While the publicity on the accusations thus far has focused on the historical accuracy of personal details, Stoll is interested in more than simply exposing Menchú (perhaps explaining why the Times gave the story page-one play). He wants to challenge the larger claim that the Guatemalan revolution had popular support. He argues that guerrilla movements, not just in Guatemala but throughout Latin America, pre-empted peaceful political and economic reform and therefore were responsible for provoking repression:

Some Central Americans believe that only armed struggle could have dislodged the dictatorships ruling their countries.... They could be right, but it also has to be asked: What gave rise to such ferocious regimes in the first place?... What reduced [the Guatemalan military] to the fanatical anticommunism that allowed it to slaughter so many men, women, and children?

While Stoll concedes that the United States bears some responsibility for the violence, he concludes that "it could not have happened without the specter of foreign communism." "Insurgency," he says, "bolster[ed] the rationales of the most homicidal wing of the officer corps in one country after another."

This formulation reveals a deep ignorance of Guatemalan and Latin American history.

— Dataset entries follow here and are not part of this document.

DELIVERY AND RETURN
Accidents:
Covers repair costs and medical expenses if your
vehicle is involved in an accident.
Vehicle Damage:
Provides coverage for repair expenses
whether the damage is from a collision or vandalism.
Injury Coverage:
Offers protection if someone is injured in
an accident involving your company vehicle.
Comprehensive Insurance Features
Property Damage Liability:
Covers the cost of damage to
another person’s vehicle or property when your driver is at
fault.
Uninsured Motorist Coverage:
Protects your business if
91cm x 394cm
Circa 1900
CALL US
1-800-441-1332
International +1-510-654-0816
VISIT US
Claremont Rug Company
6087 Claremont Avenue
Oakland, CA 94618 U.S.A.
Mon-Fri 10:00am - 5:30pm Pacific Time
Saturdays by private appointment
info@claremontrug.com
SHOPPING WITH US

In the century before the cold war, dictators throughout Latin America, like the nineteenth-century Argentine despot Juan Manuel de Rosas, used terror to hold on to power. If a democratic transition was under way in Guatemala prior to the left's decision to pick up arms, how does Stoll account for the violent 1954 overthrow of Jacobo Arbenz, Guatemala's best chance at democracy? Or the 1963 military coup aimed at preventing Juan José Arévalo, a former reformist president, from again running for president? If guerrillas are responsible for Latin American political violence, how does Stoll explain Pinochet's Chile, where military repression took place despite the absence of armed rebels? Or the systemic state violence directed at union activists and independent reporters in Mexico before the Zapatista uprising? Or the 1968 massacre in Tlatelolco plaza?

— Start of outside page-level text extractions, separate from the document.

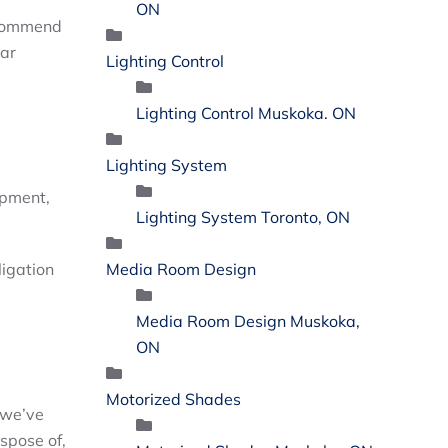
ON
ecommend
ear
Lighting Control
Lighting Control Muskoka. ON
Lighting System
ipment,
Lighting System Toronto, ON
Media Room Design
ligation
Media Room Design Muskoka,
ON
Motorized Shades
 we’ve
ispose of,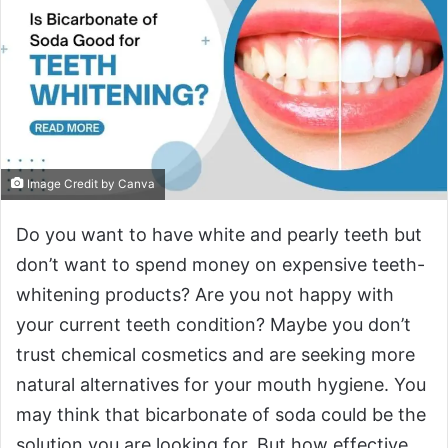
Image Credit by Canva
Do you want to have white and pearly teeth but
don’t want to spend money on expensive teeth-
whitening products? Are you not happy with
your current teeth condition? Maybe you don’t
trust chemical cosmetics and are seeking more
natural alternatives for your mouth hygiene. You
may think that bicarbonate of soda could be the
solution you are looking for. But how effective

Just as he accuses Menchú of doing, Stoll arranges and suppresses events to support his claims. Stoll would have us believe that if not for the guerrillas, the Guatemalan military might not have become the most bloodthirsty killing machine in the hemisphere. Yet by reducing Guatemala's conflict to the back-and-forth sparring between the guerrillas and the military, Stoll willfully--or ignorantly--misrepresents the history of Guatemalan opposition and repression. In the seventies, trade unionists, Mayan activists, peasants, students and social democrats came together to push for social reform. No other country in Central America witnessed this level of political mobilization. But well before anyone had ever heard of the guerrillas, the military was going after this movement, murdering peasants in coastal plantations and politicians and unionists in the capital.